There’s a fondo on, so there are road closures everywhere, and the route tomorrow has cut the city in two. In our van, up front, the driver’s teetering on the verge of a panic attack, trying to improvise a way through the cordon. On the floor out back is a videographer propped behind his tripod and hoping he doesn’t slide out.
We’ve got to pick a way out of the city while not crashing anyone, so take a last-ditch turn down a narrow cobbled street through the old quarter. Elia Viviani is right on our tail, riding right up at the bumper, trading jokes with the videographer – “Where was this bike for me yesterday?”
Alaphilippe throws a couple of playful tailwhips back and forth across the centre of the road. We squeeze around a narrow bend, millimetres from scraping a gash up the length of the van, and finally are on an open road out of the city. There’s a collective exhale.
Quickstep is 10 days into one of the most animated Tours in recent memory. They slogged through the Vosges and Massif Central and helped blow the race to hell yesterday, but today, you wouldn’t know it to look at them. They’re still consummate professionals – whippet-lean, with helmet strap perma-tans – but they’re a pack of gleeful children when you get them on an ebike. They lean into one another in mock argy-bargy, launch off curbs and rip skids.
Viviani rides alongside Alaphilippe, shoots him a playful glance and says “now I can climb like you, eh?” Alaphilippe laughs and kicks away. Apparently not.

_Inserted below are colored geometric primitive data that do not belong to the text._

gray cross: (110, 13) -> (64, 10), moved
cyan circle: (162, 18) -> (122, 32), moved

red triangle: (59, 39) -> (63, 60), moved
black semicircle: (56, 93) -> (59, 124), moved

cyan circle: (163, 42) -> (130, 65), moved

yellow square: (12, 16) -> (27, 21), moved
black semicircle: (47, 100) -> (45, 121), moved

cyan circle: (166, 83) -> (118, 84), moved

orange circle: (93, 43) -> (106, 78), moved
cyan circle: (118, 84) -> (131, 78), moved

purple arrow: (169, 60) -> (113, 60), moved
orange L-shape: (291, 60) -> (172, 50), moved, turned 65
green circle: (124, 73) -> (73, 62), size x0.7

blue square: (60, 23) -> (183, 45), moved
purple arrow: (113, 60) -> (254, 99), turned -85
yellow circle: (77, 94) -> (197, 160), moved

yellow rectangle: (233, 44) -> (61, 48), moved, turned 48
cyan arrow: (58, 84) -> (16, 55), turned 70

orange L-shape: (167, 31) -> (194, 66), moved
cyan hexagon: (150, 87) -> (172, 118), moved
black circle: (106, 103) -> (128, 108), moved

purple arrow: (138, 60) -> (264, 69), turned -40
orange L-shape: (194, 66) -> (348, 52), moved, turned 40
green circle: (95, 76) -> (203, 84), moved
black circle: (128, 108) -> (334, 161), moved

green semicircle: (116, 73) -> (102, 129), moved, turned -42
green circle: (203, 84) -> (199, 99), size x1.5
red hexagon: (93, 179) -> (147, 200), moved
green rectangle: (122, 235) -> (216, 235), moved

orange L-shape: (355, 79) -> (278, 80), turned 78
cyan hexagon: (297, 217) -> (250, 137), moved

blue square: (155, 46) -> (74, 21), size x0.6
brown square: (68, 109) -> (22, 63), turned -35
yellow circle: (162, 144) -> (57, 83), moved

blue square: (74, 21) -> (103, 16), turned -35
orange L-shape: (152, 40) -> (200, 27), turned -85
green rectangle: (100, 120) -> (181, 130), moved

Perhaps that’s the magic of ebikes – turning eight battle-hardened pros into kids again.
At every traffic light, a couple of people sidle up to the maillot jaune to ask for a selfie, wish him luck and pat him on the back. He is, unfailingly, gracious and patient and seems an all-round sweetheart. He’s also pretty keen to figure out where his missing teammates are, so we pull over for a bit and wait for the other half of the team to catch up.
Finally, a Danish national champ and an Argentinian national champ pedal languidly around a distant corner. To coffee.
The Tarn flows gently beside a bar shaded by lush emerald foliage, and the winningest team in cycling pulls up, dismounts and settle into their seats at a long table by the riverbank. The cast includes Viviani the jester; Enric Mas, owner of the sport’s biggest smile; Richeze, with the long faded face of a matinee idol; Davide Bramati, the most Italian-sounding DS in the game. Bramati takes the order: six cappuccinos, six espressos, a couple of Cokes and Oranginas.
Kasper Asgreen doesn’t have much faith in the nervous teenage barista, and asks if he can jump behind the bar. He may be six-foot-something of royal blue Danish muscle, but he’s got a pretty good idea of what he’s doing, actually – forceful tamps, elegant swirls of the milk jug. After a couple of attempts at latte art, though, he pronounces that the milk’s a bit iffy. Bramati lays down the law – no milk.
OK, 12 espressos. Asgreen gets back to work.
A lazy ten minutes pass, and it’s time to get moving. There’s no media here besides me and my colleague Caley Fretz; no hangers on, besides two 12- or 13-year-old boys. As the team gets up to leave, they seize their moment, shyly approaching Alaphilippe for a photo. Bonne chance, Julian. Bon courage. He smiles gently, poses with them, and gets handed his Tarmac for the remainder of the ride.
Tomorrow the Tour rolls on. Things will get serious again, and there’ll be no motors on the bikes. But today, on that rest day ride out of Albi, kids ride with their heroes and those heroes become kids.